Posted Feb 25, 2010 22:15 UTC (Thu) by ariveira (guest, #57833) [Link]
Argument from Linus back in git early days was that disk space
is cheap.
Others come up with the whole xdelta pack thing later.
Loose objects, packfile, deltification and the cost of disk space
Posted Mar 2, 2010 1:10 UTC (Tue) by jnareb (subscriber, #46500) [Link]
There was no deltification at all iirc Argument from Linus back in git early days was that disk space is cheap. Others come up with the whole xdelta pack thing later.Actually packfiles and deltification (LibXDiff, not xdelta) was, from what I remember and understand, originally because of network bandwidth (which is much more costly than disk space), and I/O performance of using single mmapped file instead of very large number of loose objects.
How old is our kernel?
Posted Feb 19, 2010 5:03 UTC (Fri) by aegl (subscriber, #37581) [Link]
All of the code in the current tree is attributed to just 131,681 commits by "git blame". So, not counting the merges, it would appear that about 23% of all commits are ultimately completely superceeded (or just plain reverted).
Changing Licence
Posted Feb 25, 2010 0:54 UTC (Thu) by Felix_the_Mac (guest, #32242) [Link]
With the ownership of each line of code traced to its author, and an agreed definition of what constitutes original work (rather than just a minor change to somebody else's work) it would be possible to determine who held rights in each file.
If, for example, the GPL2 became unenforceable in China or India, and it was decided that a license change to GPL2++ was required, then permission could be sought from identified license holders and the code belonging to those who were unavailable or unwilling to give assent could be rewritten.
Any chance of increasing the resolution?
Posted Feb 25, 2010 19:46 UTC (Thu) by KGranade (guest, #56052) [Link]
How were the moved/renamed files accounted for ?
Posted Feb 26, 2010 8:46 UTC (Fri) by phdm (guest, #56884) [Link]
How were the moved/renamed files accounted for ?
Posted Feb 26, 2010 14:28 UTC (Fri) by corbet (editor, #1) [Link]
Git tracks renames nicely and retains the history for the moved files.

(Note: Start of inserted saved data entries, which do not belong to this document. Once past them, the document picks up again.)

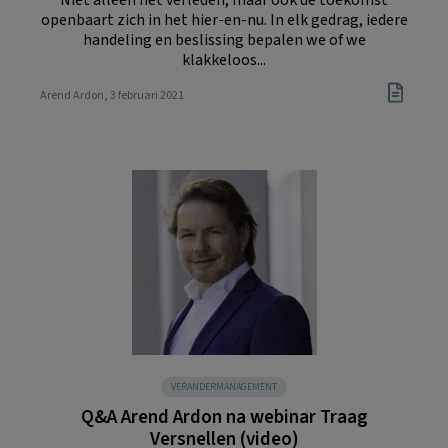
Niet alleen het verleden, maar ook de toekomst
openbaart zich in het hier-en-nu. In elk gedrag, iedere
handeling en beslissing bepalen we of we
klakkeloos...
Arend Ardon
, 3 februari 2021
VERANDERMANAGEMENT
Q&A Arend Ardon na webinar Traag
Versnellen (video)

So no, a rename does not, alone, cause any lines in the file to be considered to be changed.
How were the moved/renamed files accounted for ?
Posted Feb 26, 2010 16:33 UTC (Fri) by phdm (guest, #56884) [Link]
How were the moved/renamed files accounted for ?
Posted Feb 26, 2010 18:31 UTC (Fri) by dlang (guest, #313) [Link]
this can also track when parts of a file are copied to another file.
How were the moved/renamed files accounted for ?
Posted Mar 1, 2010 3:42 UTC (Mon) by phdm (guest, #56884) [Link]
I have now discovered that 'git log --follow' does.
How were the moved/renamed files accounted for ?
Posted Mar 2, 2010 1:13 UTC (Tue) by jnareb (subscriber, #46500) [Link]
In my experience, 'git log -M' did never give the full log of a single file. I have now discovered that 'git log --follow' does.Actually the problem is that in "git log -M filename" the filename part is path limiter, and is applied (for history simplification) before rename detection, and that is why you need "git log --follow filename". "git log -M" (no pathspec), or "git log -M directory" should work as expected.
How were the moved/renamed files accounted for ?
Posted Mar 2, 2010 12:47 UTC (Tue) by nye (guest, #51576) [Link]
This seems like a good, specific example of one of those usability issues people are always handwaving about.